Some of the solutions that the Democrats came up with are fine, some gimmicky (delaying paychecks for state workers one day from June 30 to July 1, 2010 “saves” the state $1.2 billion dollars in this budget), but some still unconscionable – basically all of the education cuts sought by the Governor remain.  There are $1 billion in Medi-Cal cuts that would need a federal waiver.  And there were options to cancel those cuts.

The Democratic leadership thinks Schwarzenegger will cave and accept this budget.  Keep in mind that, other than the $2 billion in tax increases, Republicans are somewhat irrelevant in a modification, and the fight will focus on whether that $2 billion will come from the budget reserve or additional cuts.  Republican votes are needed to put the modifications in immediately, which maximizes their savings.  So all these fiscally conservative Republicans can say now and waste the state lots of money.  Their choice.

Thursday Open Thread

Links?  I’ll show you some links!

• The latest Don Perata story concerned money he took from his own ballot campaign account into his legal defense fund.  He’s entitled to do that for the time being, but the Fair Political Practices Commission is considering new rules to strengthen the campaign finance laws around these kinds of accounts.  I think “abolished” might be a good way to go for these slush funds.

• Supervisor Mark Ridley-Thomas has a pretty cool tribute to Martin Luther King on his website today, on the occasion of his 80th birthday.  Eight elected officials in LA County answer the question, “What is the significance of this year’s Martin Luther King Day to you?”

• New Rep.
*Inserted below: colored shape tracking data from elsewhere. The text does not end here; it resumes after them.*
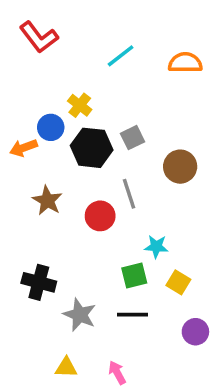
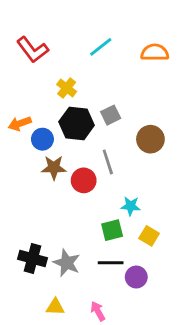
red L-shape: (39, 37) -> (32, 50), moved
blue circle: (51, 127) -> (42, 139), moved
brown star: (47, 201) -> (54, 168), moved, turned -30
black cross: (39, 282) -> (32, 259), moved
purple circle: (195, 332) -> (136, 277), moved

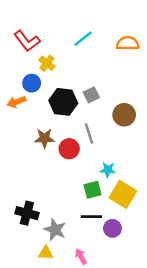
yellow cross: (67, 88) -> (47, 63), moved
blue circle: (42, 139) -> (32, 83), moved
yellow square: (149, 236) -> (123, 194), size x1.6
gray star: (67, 263) -> (55, 230), moved

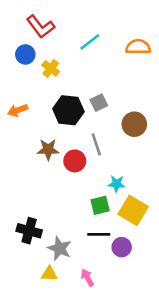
red L-shape: (27, 41) -> (41, 27), moved
blue circle: (32, 83) -> (25, 54), moved

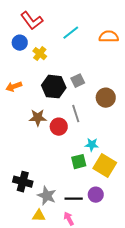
black line: (99, 234) -> (74, 199), moved

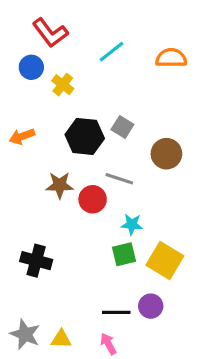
gray square: (78, 81) -> (122, 127), turned -32
gray line: (76, 114) -> (119, 179), turned -54
cyan star: (92, 145) -> (132, 224), moved
black cross: (23, 182) -> (36, 261), moved
gray star: (47, 196) -> (25, 334), moved

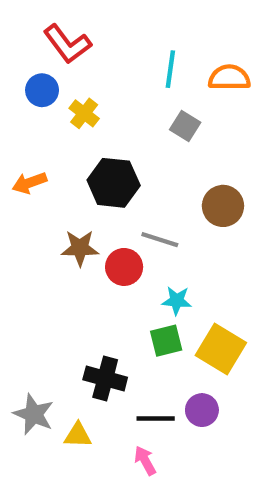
cyan line: (111, 52) -> (170, 69), moved, turned -44
gray square: (122, 127) -> (185, 126), moved
black cross: (36, 261) -> (105, 378), moved
gray star: (25, 334) -> (34, 414), moved
yellow triangle: (61, 339) -> (78, 435), moved

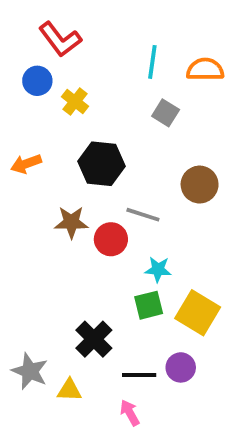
black cross: (105, 378) -> (94, 339), turned 30

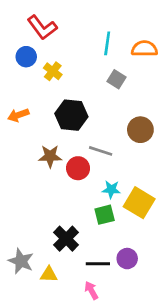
yellow square: (198, 313) -> (139, 203), moved

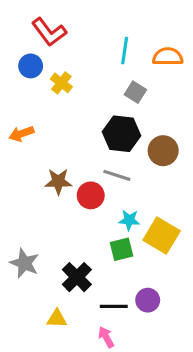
black hexagon: (71, 115) -> (122, 134), moved
gray star: (21, 261) -> (24, 263), moved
Duncan Hunter, following in the legacy of his father, is whining about potential Guantanamo detainees behind held temporarily at Camp Pendleton.  He claims their presence would “distract” the Marines there.  Considering these detainees have been held in what amounts to a concentration camp and tortured, I think “distraction” is but a small price to pay.

• On yesterday’s SCHIP vote, which passed resoundingly in the House, Hunter joined most California Republicans in voting against medical care for children.  Only Mary Bono Mack defied her Republican counterparts.

• The CBP blog thinks we should look at enterprise zone programs as a good place to start cutting the budget.  A new study by the PPIC claims they are completely ineffective.  I’m all for eliminating useless tax breaks.

• There is a Los Angeles municipal election on March 3, and the only race worth following is a crowded contest for Jack Weiss’ old city council seat.  Six candidates (including progressive former Assemblyman Paul Koretz) all raised roughly the same amount of money in the last quarter.

• This is a pretty big ruling for environmentalists, as an Australian firm has bowed to pressure and scrapped their plans for an LNG terminal off of Santa Monica Bay.

• And then there’s the story about the California man who tried to sell his 14 year-old daughter into marriage for cash, beer and meat, and then attempted to have the groom arrested when he wouldn’t pay up.  Hey, I didn’t know that the dowry was back in fashion!